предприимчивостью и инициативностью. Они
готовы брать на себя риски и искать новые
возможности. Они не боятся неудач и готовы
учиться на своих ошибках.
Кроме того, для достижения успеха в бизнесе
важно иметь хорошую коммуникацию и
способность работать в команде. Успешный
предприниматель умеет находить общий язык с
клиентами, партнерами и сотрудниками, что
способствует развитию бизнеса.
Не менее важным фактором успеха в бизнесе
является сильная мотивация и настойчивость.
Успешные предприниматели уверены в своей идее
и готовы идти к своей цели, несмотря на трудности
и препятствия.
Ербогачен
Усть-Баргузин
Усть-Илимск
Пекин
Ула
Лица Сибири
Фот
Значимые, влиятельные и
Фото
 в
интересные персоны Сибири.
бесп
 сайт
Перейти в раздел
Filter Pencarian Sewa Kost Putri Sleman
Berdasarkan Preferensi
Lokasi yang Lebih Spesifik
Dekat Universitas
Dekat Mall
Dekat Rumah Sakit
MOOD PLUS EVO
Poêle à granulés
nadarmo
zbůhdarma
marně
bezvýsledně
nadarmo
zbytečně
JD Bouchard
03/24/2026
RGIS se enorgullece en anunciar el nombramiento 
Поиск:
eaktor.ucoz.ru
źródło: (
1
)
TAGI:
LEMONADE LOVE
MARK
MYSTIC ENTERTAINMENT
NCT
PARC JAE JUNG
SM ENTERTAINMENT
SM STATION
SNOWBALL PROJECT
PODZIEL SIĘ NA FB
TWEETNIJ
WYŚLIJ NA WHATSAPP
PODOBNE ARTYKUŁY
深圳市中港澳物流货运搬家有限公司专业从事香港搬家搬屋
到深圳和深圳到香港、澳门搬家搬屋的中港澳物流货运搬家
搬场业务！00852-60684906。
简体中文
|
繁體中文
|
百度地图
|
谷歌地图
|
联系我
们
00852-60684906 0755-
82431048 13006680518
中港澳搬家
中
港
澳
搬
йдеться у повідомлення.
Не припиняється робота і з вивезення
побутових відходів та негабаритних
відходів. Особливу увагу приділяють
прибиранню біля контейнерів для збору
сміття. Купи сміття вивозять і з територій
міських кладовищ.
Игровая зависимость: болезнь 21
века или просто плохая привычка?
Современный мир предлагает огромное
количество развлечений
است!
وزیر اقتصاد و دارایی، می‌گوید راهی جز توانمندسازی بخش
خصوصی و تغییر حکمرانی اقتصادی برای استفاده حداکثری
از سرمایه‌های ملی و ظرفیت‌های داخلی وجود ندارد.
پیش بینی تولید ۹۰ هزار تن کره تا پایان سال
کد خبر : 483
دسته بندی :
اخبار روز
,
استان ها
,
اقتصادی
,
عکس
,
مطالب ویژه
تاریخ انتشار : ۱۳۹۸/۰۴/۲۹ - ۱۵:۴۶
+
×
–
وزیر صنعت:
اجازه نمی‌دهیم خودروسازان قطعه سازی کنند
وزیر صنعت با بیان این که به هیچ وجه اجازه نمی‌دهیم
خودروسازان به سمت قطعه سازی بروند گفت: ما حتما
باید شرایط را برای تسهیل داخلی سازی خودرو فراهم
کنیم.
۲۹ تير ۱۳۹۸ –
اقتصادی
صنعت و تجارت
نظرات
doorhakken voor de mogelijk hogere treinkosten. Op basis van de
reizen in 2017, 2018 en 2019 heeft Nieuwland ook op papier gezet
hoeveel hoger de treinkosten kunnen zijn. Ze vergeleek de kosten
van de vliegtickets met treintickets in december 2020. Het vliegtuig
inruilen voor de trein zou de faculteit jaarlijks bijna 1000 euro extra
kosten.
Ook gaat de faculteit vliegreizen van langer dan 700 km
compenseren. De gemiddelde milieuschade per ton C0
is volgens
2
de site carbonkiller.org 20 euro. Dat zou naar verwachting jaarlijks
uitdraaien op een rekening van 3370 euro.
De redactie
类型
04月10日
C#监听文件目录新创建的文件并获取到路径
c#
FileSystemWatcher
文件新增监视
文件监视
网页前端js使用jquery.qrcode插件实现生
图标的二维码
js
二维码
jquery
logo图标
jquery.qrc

▸ Task item:
Copy each record from above without leaving any out.

▸ Exercise solution:
предприимчивостью и инициативностью. Они
готовы брать на себя риски и искать новые
возможности. Они не боятся неудач и готовы
учиться на своих ошибках.
Кроме того, для достижения успеха в бизнесе
важно иметь хорошую коммуникацию и
способность работать в команде. Успешный
предприниматель умеет находить общий язык с
клиентами, партнерами и сотрудниками, что
способствует развитию бизнеса.
Не менее важным фактором успеха в бизнесе
является сильная мотивация и настойчивость.
Успешные предприниматели уверены в своей идее
и готовы идти к своей цели, несмотря на трудности
и препятствия.
Ербогачен
Усть-Баргузин
Усть-Илимск
Пекин
Ула
Лица Сибири
Фот
Значимые, влиятельные и
Фото
 в
интересные персоны Сибири.
бесп
 сайт
Перейти в раздел
Filter Pencarian Sewa Kost Putri Sleman
Berdasarkan Preferensi
Lokasi yang Lebih Spesifik
Dekat Universitas
Dekat Mall
Dekat Rumah Sakit
MOOD PLUS EVO
Poêle à granulés
nadarmo
zbůhdarma
marně
bezvýsledně
nadarmo
zbytečně
JD Bouchard
03/24/2026
RGIS se enorgullece en anunciar el nombramiento 
Поиск:
eaktor.ucoz.ru
źródło: (
1
)
TAGI:
LEMONADE LOVE
MARK
MYSTIC ENTERTAINMENT
NCT
PARC JAE JUNG
SM ENTERTAINMENT
SM STATION
SNOWBALL PROJECT
PODZIEL SIĘ NA FB
TWEETNIJ
WYŚLIJ NA WHATSAPP
PODOBNE ARTYKUŁY
深圳市中港澳物流货运搬家有限公司专业从事香港搬家搬屋
到深圳和深圳到香港、澳门搬家搬屋的中港澳物流货运搬家
搬场业务！00852-60684906。
简体中文
|
繁體中文
|
百度地图
|
谷歌地图
|
联系我
们
00852-60684906 0755-
82431048 13006680518
中港澳搬家
中
港
澳
搬
йдеться у повідомлення.
Не припиняється робота і з вивезення
побутових відходів та негабаритних
відходів. Особливу увагу приділяють
прибиранню біля контейнерів для збору
сміття. Купи сміття вивозять і з територій
міських кладовищ.
Игровая зависимость: болезнь 21
века или просто плохая привычка?
Современный мир предлагает огромное
количество развлечений
است!
وزیر اقتصاد و دارایی، می‌گوید راهی جز توانمندسازی بخش
خصوصی و تغییر حکمرانی اقتصادی برای استفاده حداکثری
از سرمایه‌های ملی و ظرفیت‌های داخلی وجود ندارد.
پیش بینی تولید ۹۰ هزار تن کره تا پایان سال
کد خبر : 483
دسته بندی :
اخبار روز
,
استان ها
,
اقتصادی
,
عکس
,
مطالب ویژه
تاریخ انتشار : ۱۳۹۸/۰۴/۲۹ - ۱۵:۴۶
+
×
–
وزیر صنعت:
اجازه نمی‌دهیم خودروسازان قطعه سازی کنند
وزیر صنعت با بیان این که به هیچ وجه اجازه نمی‌دهیم
خودروسازان به سمت قطعه سازی بروند گفت: ما حتما
باید شرایط را برای تسهیل داخلی سازی خودرو فراهم
کنیم.
۲۹ تير ۱۳۹۸ –
اقتصادی
صنعت و تجارت
نظرات
doorhakken voor de mogelijk hogere treinkosten. Op basis van de
reizen in 2017, 2018 en 2019 heeft Nieuwland ook op papier gezet
hoeveel hoger de treinkosten kunnen zijn. Ze vergeleek de kosten
van de vliegtickets met treintickets in december 2020. Het vliegtuig
inruilen voor de trein zou de faculteit jaarlijks bijna 1000 euro extra
kosten.
Ook gaat de faculteit vliegreizen van langer dan 700 km
compenseren. De gemiddelde milieuschade per ton C0
is volgens
2
de site carbonkiller.org 20 euro. Dat zou naar verwachting jaarlijks
uitdraaien op een rekening van 3370 euro.
De redactie
类型
04月10日
C#监听文件目录新创建的文件并获取到路径
c#
FileSystemWatcher
文件新增监视
文件监视
网页前端js使用jquery.qrcode插件实现生
图标的二维码
js
二维码
jquery
logo图标
jquery.qrc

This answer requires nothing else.